We used condoms for the first couple months after DD was born, but that went out the window pretty quick.
As for your first question, my daughter is 14 months and I am 14 weeks pregnant. For me, it's been pretty easy. She's old enough now that she'll play with her toys on her own if I just need to sit. She'll also bring me books and I read to her. Now that I'm in 2nd trimester, I'm feeling a lot more energetic too. I'm really excited about my kids being 20 months apart. Ask me again when I'm waddling at 36 weeks and trying to trudge through the snow with my DD to the car though.
 
All in all, the thing about us wierdos who don't believe in birth control (I say that with love), is that we always take a chance of having kids very close together, and having a lot of them. That's just the way it is. But there are reasons we believe the way we do, and IMO, it's well worth it to hold fast to what you feel is right.
Maybe you didn't mean it to be, but that came off as incredibly rude.
There are millions of women around the world who opt out of birth control for religious reasons.
It's def. harder on my body since I have a 18 month old that I'm running around after.
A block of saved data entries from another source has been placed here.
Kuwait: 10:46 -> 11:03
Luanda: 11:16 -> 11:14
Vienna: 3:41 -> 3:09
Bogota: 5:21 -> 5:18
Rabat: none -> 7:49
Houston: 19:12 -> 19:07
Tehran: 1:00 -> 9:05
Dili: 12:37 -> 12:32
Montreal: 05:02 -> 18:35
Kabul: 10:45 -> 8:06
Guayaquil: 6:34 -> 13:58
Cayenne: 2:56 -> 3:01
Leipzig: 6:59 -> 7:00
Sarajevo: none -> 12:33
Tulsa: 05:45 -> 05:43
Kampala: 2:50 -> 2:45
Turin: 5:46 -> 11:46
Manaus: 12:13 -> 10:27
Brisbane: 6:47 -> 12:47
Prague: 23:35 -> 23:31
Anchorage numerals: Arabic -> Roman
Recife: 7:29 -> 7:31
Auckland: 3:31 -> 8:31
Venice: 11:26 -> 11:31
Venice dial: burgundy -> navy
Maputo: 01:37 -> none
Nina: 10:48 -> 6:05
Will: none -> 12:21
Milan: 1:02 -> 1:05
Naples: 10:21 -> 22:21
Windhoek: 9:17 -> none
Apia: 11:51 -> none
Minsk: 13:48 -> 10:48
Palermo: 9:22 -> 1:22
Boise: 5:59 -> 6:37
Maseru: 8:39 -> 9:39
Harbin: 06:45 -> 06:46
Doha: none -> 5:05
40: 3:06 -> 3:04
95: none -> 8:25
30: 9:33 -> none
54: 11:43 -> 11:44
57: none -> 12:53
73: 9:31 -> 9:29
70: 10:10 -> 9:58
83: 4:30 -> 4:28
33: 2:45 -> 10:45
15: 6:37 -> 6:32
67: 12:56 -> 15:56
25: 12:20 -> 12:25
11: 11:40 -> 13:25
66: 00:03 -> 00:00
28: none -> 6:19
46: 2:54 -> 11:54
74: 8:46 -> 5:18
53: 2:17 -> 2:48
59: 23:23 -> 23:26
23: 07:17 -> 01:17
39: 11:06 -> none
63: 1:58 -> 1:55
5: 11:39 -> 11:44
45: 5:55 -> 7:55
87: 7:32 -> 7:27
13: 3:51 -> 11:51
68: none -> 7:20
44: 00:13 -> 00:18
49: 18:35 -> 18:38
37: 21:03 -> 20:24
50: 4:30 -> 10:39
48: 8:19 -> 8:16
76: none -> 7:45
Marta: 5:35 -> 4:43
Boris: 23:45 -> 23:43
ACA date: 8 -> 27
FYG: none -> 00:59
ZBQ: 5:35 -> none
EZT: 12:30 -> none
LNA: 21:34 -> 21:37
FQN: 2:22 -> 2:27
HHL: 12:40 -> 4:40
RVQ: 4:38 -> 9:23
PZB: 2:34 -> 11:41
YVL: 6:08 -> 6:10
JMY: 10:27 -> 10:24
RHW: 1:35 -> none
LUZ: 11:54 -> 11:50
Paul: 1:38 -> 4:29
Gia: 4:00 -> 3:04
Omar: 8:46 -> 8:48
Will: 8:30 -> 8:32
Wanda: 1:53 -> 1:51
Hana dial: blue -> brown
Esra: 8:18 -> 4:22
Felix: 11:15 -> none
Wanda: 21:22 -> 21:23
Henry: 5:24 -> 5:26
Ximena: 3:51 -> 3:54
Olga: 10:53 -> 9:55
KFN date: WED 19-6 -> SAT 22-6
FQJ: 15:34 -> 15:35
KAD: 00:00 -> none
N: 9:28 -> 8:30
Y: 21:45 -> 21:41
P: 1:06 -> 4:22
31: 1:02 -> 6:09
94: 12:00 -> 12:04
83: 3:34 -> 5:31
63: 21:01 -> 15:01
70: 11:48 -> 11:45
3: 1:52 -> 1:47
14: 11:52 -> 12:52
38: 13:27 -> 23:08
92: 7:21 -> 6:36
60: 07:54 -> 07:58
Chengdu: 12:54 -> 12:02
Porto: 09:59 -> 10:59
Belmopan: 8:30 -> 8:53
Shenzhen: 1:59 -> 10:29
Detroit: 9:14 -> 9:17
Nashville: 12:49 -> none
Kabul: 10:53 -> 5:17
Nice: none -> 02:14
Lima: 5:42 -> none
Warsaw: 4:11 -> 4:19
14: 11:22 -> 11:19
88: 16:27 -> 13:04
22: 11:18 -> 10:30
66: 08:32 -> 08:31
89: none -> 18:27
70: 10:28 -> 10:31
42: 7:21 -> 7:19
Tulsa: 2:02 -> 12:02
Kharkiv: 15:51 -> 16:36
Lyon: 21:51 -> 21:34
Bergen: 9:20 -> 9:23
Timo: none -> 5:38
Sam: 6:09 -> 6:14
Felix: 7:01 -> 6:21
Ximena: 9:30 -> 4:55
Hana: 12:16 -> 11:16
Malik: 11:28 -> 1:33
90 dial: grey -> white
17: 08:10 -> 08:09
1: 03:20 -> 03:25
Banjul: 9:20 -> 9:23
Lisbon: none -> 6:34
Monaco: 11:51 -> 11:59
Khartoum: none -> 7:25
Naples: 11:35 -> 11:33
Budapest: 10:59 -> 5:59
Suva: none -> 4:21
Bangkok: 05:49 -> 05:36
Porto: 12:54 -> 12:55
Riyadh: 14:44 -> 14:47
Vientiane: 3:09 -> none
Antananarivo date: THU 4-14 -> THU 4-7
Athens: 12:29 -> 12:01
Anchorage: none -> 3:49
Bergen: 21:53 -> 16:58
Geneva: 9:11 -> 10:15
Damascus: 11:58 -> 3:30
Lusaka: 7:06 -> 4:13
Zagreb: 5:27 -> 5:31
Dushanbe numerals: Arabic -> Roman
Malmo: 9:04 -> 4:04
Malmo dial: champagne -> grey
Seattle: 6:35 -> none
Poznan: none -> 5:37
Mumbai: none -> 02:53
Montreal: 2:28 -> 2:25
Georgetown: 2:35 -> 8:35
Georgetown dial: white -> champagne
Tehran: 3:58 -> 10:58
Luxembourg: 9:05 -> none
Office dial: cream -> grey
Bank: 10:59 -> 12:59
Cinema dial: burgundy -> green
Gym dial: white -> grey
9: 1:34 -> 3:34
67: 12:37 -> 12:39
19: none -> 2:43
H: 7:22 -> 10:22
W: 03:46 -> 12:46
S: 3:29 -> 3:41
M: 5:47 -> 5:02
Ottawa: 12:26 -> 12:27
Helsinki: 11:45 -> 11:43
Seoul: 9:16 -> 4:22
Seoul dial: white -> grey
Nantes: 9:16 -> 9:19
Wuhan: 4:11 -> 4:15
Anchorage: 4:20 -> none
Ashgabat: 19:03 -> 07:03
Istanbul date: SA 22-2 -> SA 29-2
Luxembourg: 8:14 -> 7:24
But not too bad. I'm more worried about if they both end up waking up during the middle of the night. My 18 month old still wakes up once per night for milk. I'm happy to have them close together, though.
I don't know anything about the NFP method-- but obviously that's your best bet.
ETA: The hard part about NFP, I would think if you are breastfeeding. I did not get my period for 6 months while BFing DS. I continued to BF him until he was 12 months old. So how would I have tracked those first 6 months? - IDK. Also you can ovulate/ get pregnant before your first period returns.
It's a good idea to see if your church offers a class.. LOL. Good luck!
Nurse a lot. For as long as you can. That's the easiest way.
Night feeding (or rather the lack of them) is what triggers ovulation in most women. So make sure you do plenty of evening BFing and BF at night, too.
TTC since 6/02 (age 22) K/U instantly despite no AF for 5 months--preemie baby boy 1/03
M/C 11/04 - M/C 05 - M/C 06 - BFP 2/08--fullterm baby girl 10/08 - M/C 4/11 - went to RE at age 31
DX: crappy quality & infrequent ovulation, mild MFI
Stimmed cycle #1 C/P 7/11 - Stimmed cycle #2 C/P 8/11 - Stimmed cycle #4 C/P 10/11
On Stimmed Cycle #5
Always thought I'd be a "mom of many"--now just hoping to be a "mom of one or two more!"